Professor treats students to homemade baked goods
With the pandemic and nationwide quarantining occurring in March 2020, many took to baking bread to pass the time and learn a new skill. But philosophy professor Michael Deckard, Ph.D., made bread for a couple of years before everyone jumped in on the craze.
“In addition to meditation, I found baking bread and working with my hands as a way to slow down and focus,” said Deckard, who made his first sourdough starter four years ago. “I haven’t had to buy a loaf of bread in years.”
Once campus reopened and students returned to in-person instruction in fall 2020, Deckard started bringing his latest creations to the classroom.
“I’ve made rye, wheat, white, mixes of flours; sometimes, I will add sprouts,” he said. “Last semester, I brought in a fig bread with figs from a tree in my yard and also a loaf made with soaked wheatberries.”
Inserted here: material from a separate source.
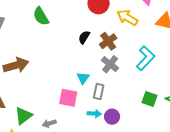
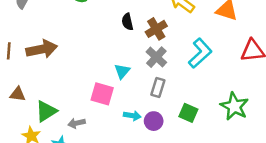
black semicircle: (84, 37) -> (127, 22), turned -48
gray rectangle: (99, 92) -> (158, 88), moved
green square: (150, 99) -> (188, 113), moved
His favorite to recreate is bauernbrot, a German farmer’s bread featuring sourdough, rye and all-purpose flour.
“Dr. Deckard is full of life, ambition and good energy. He often challenges his students to think outside of normative social ideologies and is somehow always able to incorporate philosophy into everyday life,” shared first-year student Fatima Ghaleb. “I was not surprised to learn he bakes his bread since he has shared that he likes to be sustainable as possible.”
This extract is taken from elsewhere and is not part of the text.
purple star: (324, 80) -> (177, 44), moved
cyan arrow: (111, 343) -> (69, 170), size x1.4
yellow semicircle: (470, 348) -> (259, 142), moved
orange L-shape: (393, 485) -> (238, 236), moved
Deckard likes to make his bread a little more on the health-conscious side – or as his mother used to say, “to cheat on the sugar” – to which some students are not accustomed.
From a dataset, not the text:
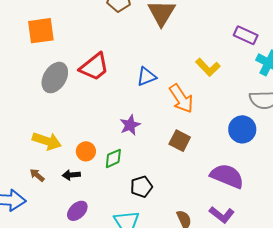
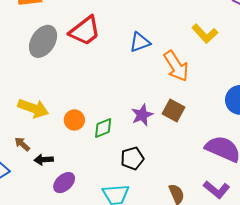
purple star: (130, 125) -> (142, 115), moved
black arrow: (71, 175) -> (44, 160), moved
‘It tastes healthy’ is a response he often hears from those trying slices of his homemade creations for the first time.
“He has brought bread for his class and to me, it tasted wonderful,” Ghaleb shared.
Although his classes are a bit larger this semester, he is still bringing in breads and, on occasion, cookies for his students to sample.
“It is hard to pass out things in class for students to eat with the mask mandates and inclement weather keeping us indoors – so I invite students to drop by during office hours and take a slice,” he shared.
With spring here, Deckard is not only looking forward to taking his classes outside but also trying a new approach to sourcing his flour.
“I planted a winter crop of wheat in my home garden – so once that grows, my goal is to grind that up to use in some bread – making it so the only thing I will need to purchase is salt,” he said.
As the semester is quickly coming to a close, Deckard shares a piece of advice for students he has learned while on his breadmaking journey.
“Slow down,” he said. “Take a moment and slow down. The world around you is filled with stress and anxiety, and sometimes you’ll have a lot on your plate. So slow down and listen to yourself.”